Una mañana luminosa alquilamos bicicletas para recorrer la isla Bolshoy Solovetsky. Pasamos junto a unos monjes que contemplaban a los patos nadando en el Mar Blanco. Seguimos el camino pedregoso hacia el Jardín Botánico, a 3,5km. El jardín era un gran recinto boscoso con flores entre las que revoloteaban abejorros. En los años en que las islas eran un Gulag, los convictos, la mayoría presos políticos, se ocupaban del jardín. Intelectuales con ropas raídas y escasas para el intenso frío, con comida insuficiente, con la moral minada y con las fuerzas menguadas, trabajaron años infinitos en aquellos terrenos. Ahora lo cuidaban los monjes.




En un extremo había un pequeño embarcadero con un lago rodeado de bosques. Las aguas estaban inmóviles, con nenúfares flotantes, y los árboles se reflejaban en la superficie. Se respiraba la paz y la tranquilidad.

La isla era conocida también por sus laberintos líticos, remolinos concéntricos de piedras cubiertos de matorrales, y túmulos funerarios de más de 4000 años de antigüedad. Junto a la bahía vimos uno de esos laberintos que recorrimos hasta su salida.





Es curioso el simbolismo atribuido a las piedras en muchos lugares del mundo, como el Tibet. Los peregrinos de diferentes países tradicionalmente han apilado piedras en los caminos, formando túmulos de connotaciones sagradas. Los rusos consideraban Solovky la puerta de entrada al mundo espiritual. Recogí algunas piedras como recuerdo y estuvimos un buen rato descansando al sol entre hierbas y rocas, y envueltos en el silencio.

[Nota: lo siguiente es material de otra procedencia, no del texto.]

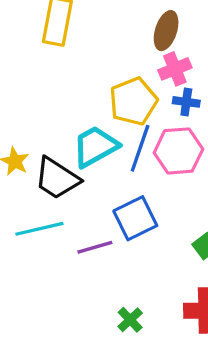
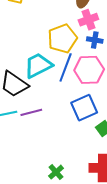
blue square: (135, 218) -> (84, 108), moved
purple line: (95, 247) -> (31, 112), moved

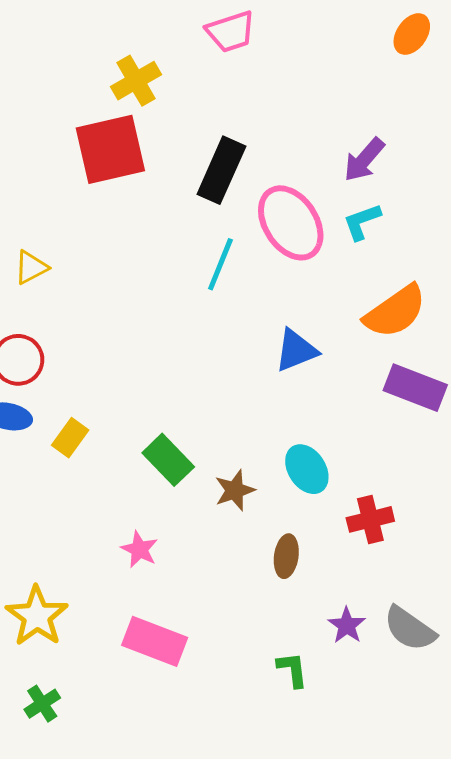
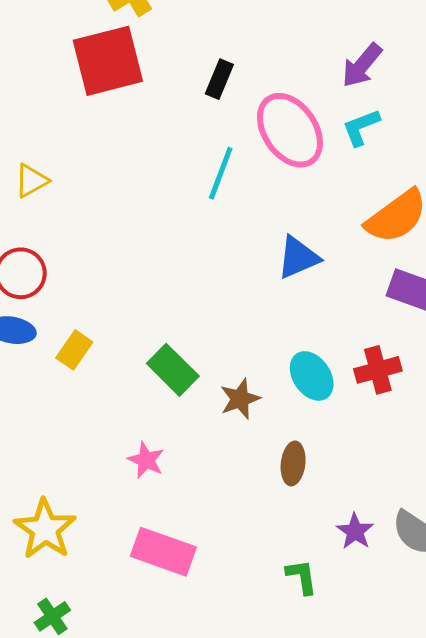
black rectangle: (221, 170) -> (219, 79), size x0.6
red cross: (370, 519) -> (378, 370), moved

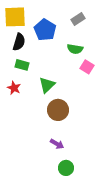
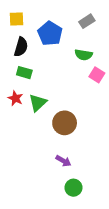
yellow square: (15, 17) -> (17, 19), size x0.6
green triangle: (47, 85) -> (38, 103), moved

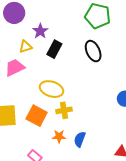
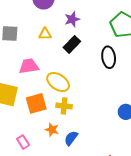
purple star: (40, 31) -> (72, 19), moved
pink trapezoid: (15, 68) -> (29, 66), moved
orange square: (37, 116) -> (36, 103), turned 30

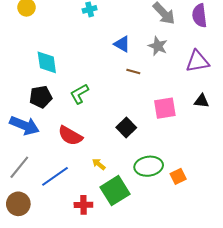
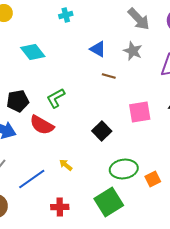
cyan diamond: (47, 62) -> (33, 52), moved, turned -30
red semicircle: (70, 136) -> (42, 125), moved
yellow arrow: (99, 164) -> (66, 165), moved
green square: (115, 191) -> (109, 202), moved

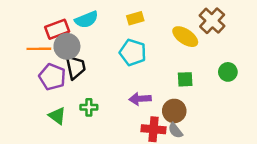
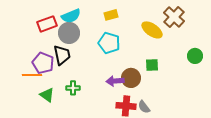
gray circle: (67, 46) -> (69, 33), moved
orange line: (39, 49) -> (32, 75), moved
green circle: (228, 72) -> (195, 56), moved
brown circle: (174, 111) -> (131, 78), moved

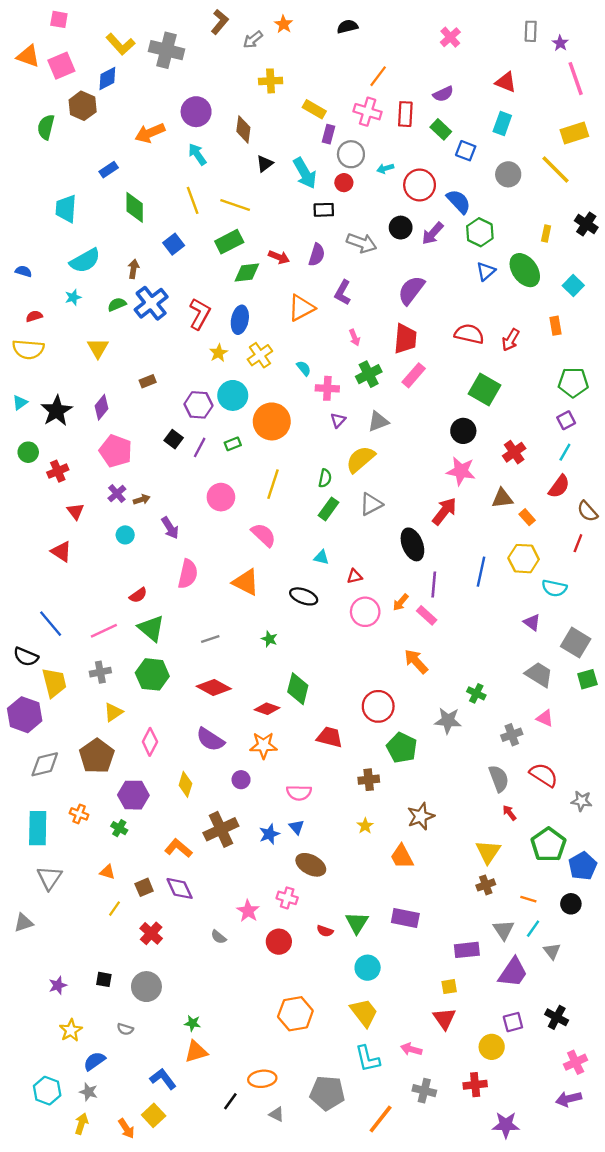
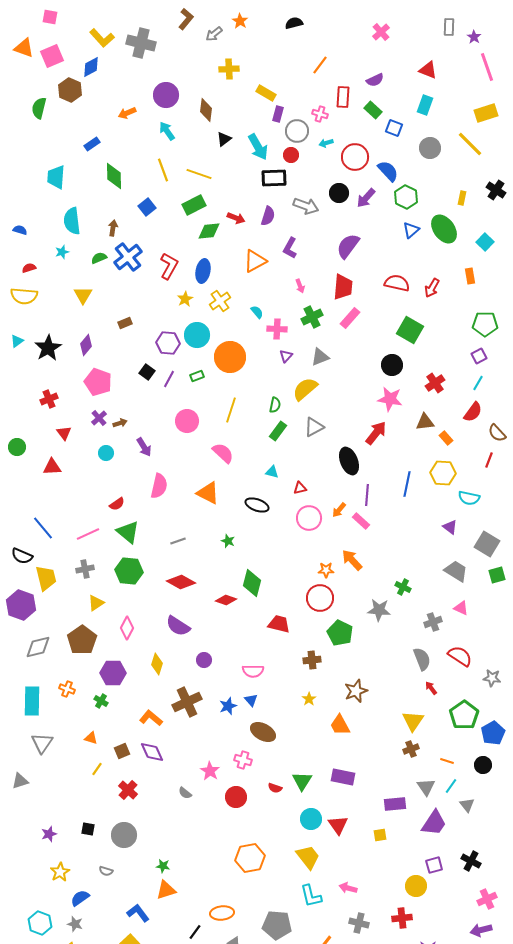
pink cross: (368, 112) -> (320, 114), moved, size x0.7
orange arrow: (150, 133) -> (127, 113), size x0.7
black rectangle: (324, 210) -> (274, 178), size x1.4
cyan semicircle: (85, 261) -> (72, 221), turned 112
green circle: (28, 452) -> (17, 447), moved
red triangle: (61, 551) -> (52, 467), turned -36
orange star: (263, 745) -> (326, 570), moved, size x0.7
red triangle: (444, 1018) -> (338, 825), moved

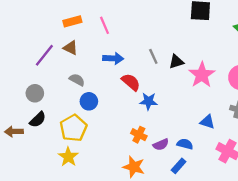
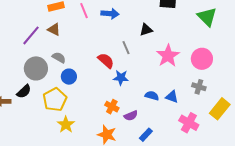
gray line: (153, 56) -> (126, 48), moved
blue arrow: (113, 58) -> (110, 14), moved
black triangle: (176, 62) -> (146, 30), moved
gray circle: (35, 93) -> (36, 68), moved, size x1.5
blue semicircle: (185, 144) -> (152, 96), moved
yellow star: (68, 157) -> (66, 125), moved

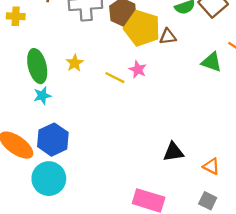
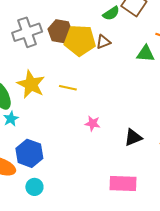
yellow star: (75, 63) -> (31, 84), size x1.8
pink star: (138, 69) -> (93, 123), moved
cyan circle: (49, 179) -> (34, 187), size x0.6

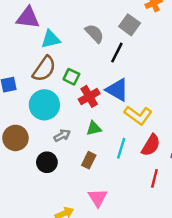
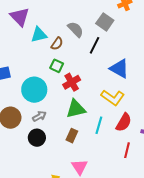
purple triangle: (28, 18) -> (20, 17), turned 40
brown semicircle: (44, 69) -> (57, 44), moved, size x0.6
blue triangle: (117, 90) -> (119, 69), moved
green triangle: (94, 128) -> (76, 109), size x1.5
gray arrow: (62, 135) -> (39, 116), moved

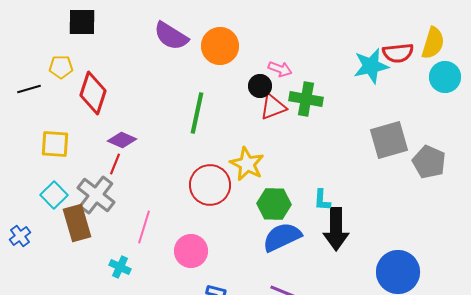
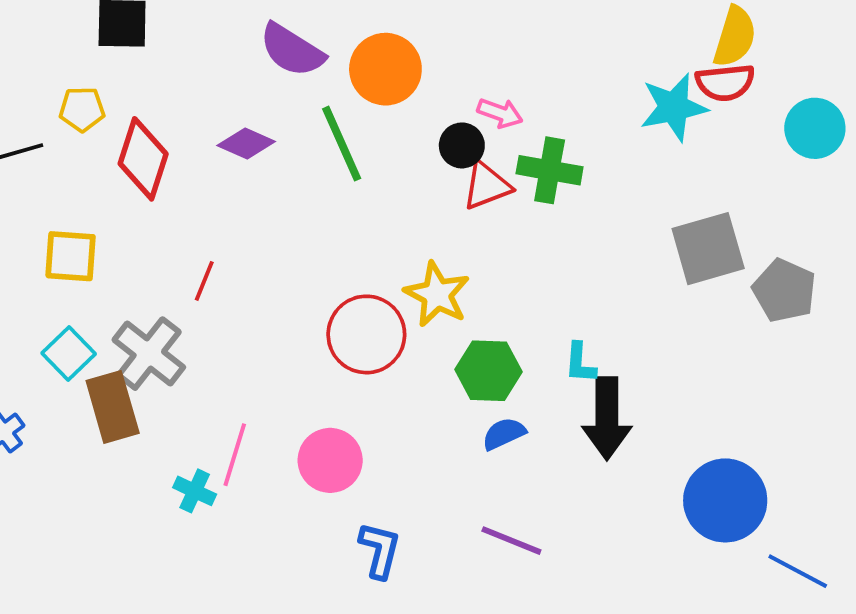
yellow semicircle: (433, 43) -> (735, 37), moved
green line: (197, 113) -> (342, 144), moved, turned -36
purple diamond: (122, 140) -> (246, 144), moved
red line: (115, 164) -> (204, 281), moved
pink line: (144, 227) -> (235, 455), moved
blue semicircle: (282, 237) -> (504, 434), size x0.6

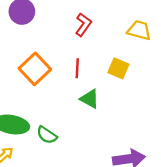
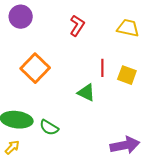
red line: (77, 68) -> (102, 68), moved
yellow square: (118, 68) -> (127, 75), moved

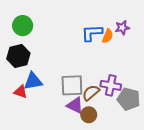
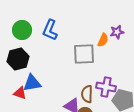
blue L-shape: (92, 33) -> (50, 30), moved, turned -65
gray square: (72, 85) -> (84, 54), moved
brown semicircle: (91, 93) -> (87, 94), turned -48

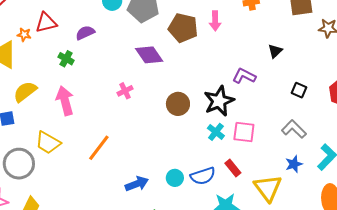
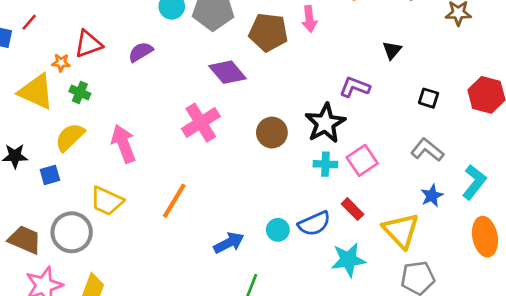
green cross: (66, 59) -> (80, 92), moved
pink cross: (125, 91) -> (201, 123), size x1.8
cyan cross: (216, 132) -> (325, 164), turned -30
pink square: (244, 132) -> (362, 160), turned -35

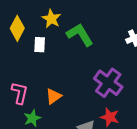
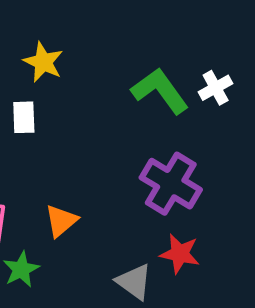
green L-shape: (80, 35) -> (160, 91), moved

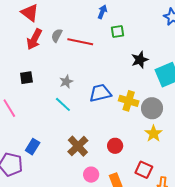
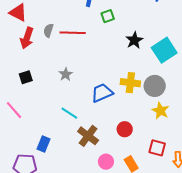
blue trapezoid: (100, 93) -> (102, 93), moved
cyan line: (63, 104) -> (69, 113), moved

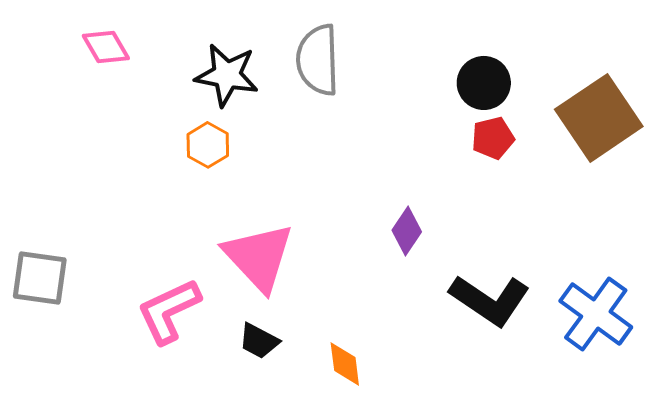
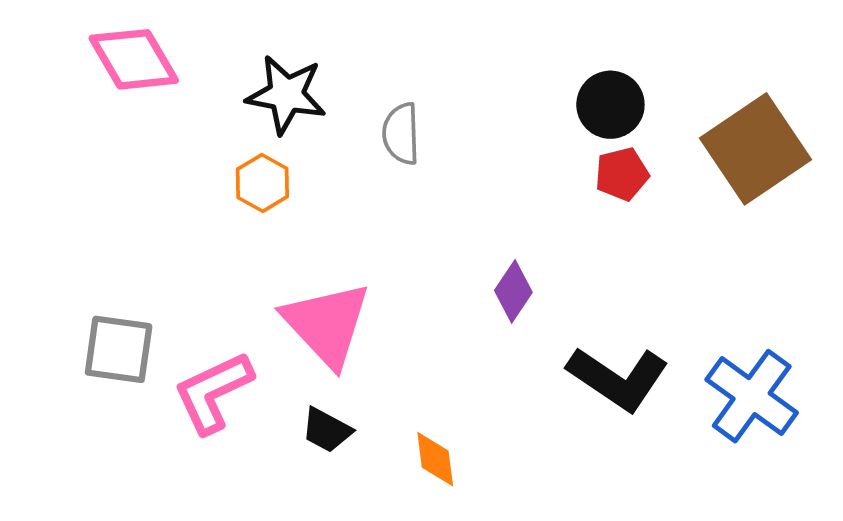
pink diamond: (106, 47) -> (134, 59), size x1.5
gray semicircle: (318, 60) -> (401, 134), moved, size x0.7
gray square: (40, 278) -> (119, 349), moved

Al regresar en barco a Rabocheostovk la atmósfera seguía limpia y el cielo de un azul nítido hasta pasadas las once de la noche, cuando anochecía. Y en el cálido refugio del hotel pensé que para algunos presos las islas Solovestsky habían sido un laberinto sin salida. Deseo que estas líneas sean un homenaje y recuerdo al dolor de todos ellos.